The surprise of belonging to each other in God is that our own personal hungers are also filled forever.
At our core, we hunger to belong. None of us wants to think we’re alone, that we don’t matter to someone. Well, you’re part of me, and I of you, and all of us with all God’s children on earth. Your hunger for belonging is forever satisfied.
At our core, we hunger for love. Love that can overlook our flaws, love that brings light and joy to our hearts. Well, you’re part of me, and I of you, and we are joined to Christ whose love for the world and for you broke death’s power forever. If we are members of each other, if we are joined in that love to all God’s children on earth, your hunger for love is forever satisfied.
At our core, we hunger for a purpose. We deeply hope to make a difference, to matter. Well, you’re part of me, and I of you, and we are joined to all God’s children on earth. Each of us is vital to each of us. At every moment you matter to the body of Christ, you have something to offer. And your hunger for purpose is forever satisfied.
So this is Jesus’ invitation: let God draw you into God – God’s life, God’s love.
You’ll be changed. You’ll stop seeing yourself as an individual, and begin to feel your connection to all people, all creatures, the whole creation. You’ll hunger and thirst for new things. Not selfish, material things like the world teaches you to want. Real things. Things that matter. You’ll finally experience what it is to really be filled, the joy of being so connected that no one can tell who’s doing all the feeding and loving of God’s creation, but joyously it turns out all have all they want.

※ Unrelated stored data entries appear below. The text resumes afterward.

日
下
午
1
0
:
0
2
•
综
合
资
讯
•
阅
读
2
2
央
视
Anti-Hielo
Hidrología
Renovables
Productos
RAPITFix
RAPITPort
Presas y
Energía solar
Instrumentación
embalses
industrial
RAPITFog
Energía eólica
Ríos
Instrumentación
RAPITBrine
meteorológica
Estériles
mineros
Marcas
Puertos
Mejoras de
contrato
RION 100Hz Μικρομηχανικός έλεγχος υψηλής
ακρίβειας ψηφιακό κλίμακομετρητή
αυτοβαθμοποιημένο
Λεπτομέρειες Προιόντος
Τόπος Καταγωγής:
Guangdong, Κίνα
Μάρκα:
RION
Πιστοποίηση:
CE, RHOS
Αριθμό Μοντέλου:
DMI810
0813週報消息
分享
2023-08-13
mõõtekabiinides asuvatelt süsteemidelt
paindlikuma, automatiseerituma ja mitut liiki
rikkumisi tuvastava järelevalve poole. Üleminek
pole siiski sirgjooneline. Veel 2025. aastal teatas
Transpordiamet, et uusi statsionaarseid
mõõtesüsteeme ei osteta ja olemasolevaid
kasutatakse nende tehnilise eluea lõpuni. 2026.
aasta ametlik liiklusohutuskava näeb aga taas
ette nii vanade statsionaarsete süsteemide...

This is hard stuff to grasp. Next week you’ll hear more challenging things from Jesus. You’ll see more people walk away, some angry, some confused. You might be tempted, too.
But stick around. Take the chance of letting God draw you in anyway. Because if there really is a hunger and thirst inside you that God can fill forever, isn’t it worth sticking around to see how that will happen for you, and for this world?